PROBLEM DESCRIPTION: Return copies of the lines below that mention "Estate".

_ _ _ _ _ _ _

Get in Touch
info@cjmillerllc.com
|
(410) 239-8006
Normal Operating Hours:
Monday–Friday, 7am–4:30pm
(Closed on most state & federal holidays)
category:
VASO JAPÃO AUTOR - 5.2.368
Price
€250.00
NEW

_ _ _ _ _ _ _

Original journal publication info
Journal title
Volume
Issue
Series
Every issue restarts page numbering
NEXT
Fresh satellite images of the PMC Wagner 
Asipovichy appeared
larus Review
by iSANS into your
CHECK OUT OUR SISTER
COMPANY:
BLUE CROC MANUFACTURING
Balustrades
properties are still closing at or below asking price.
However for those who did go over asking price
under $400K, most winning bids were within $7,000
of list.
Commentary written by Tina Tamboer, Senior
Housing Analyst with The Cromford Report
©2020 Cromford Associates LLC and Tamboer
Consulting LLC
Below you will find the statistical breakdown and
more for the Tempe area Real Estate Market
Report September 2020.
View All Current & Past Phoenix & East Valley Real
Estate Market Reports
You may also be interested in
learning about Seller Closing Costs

_ _ _ _ _ _ _

EXERCISE SOLUTION:
more for the Tempe area Real Estate Market
Estate Market Reports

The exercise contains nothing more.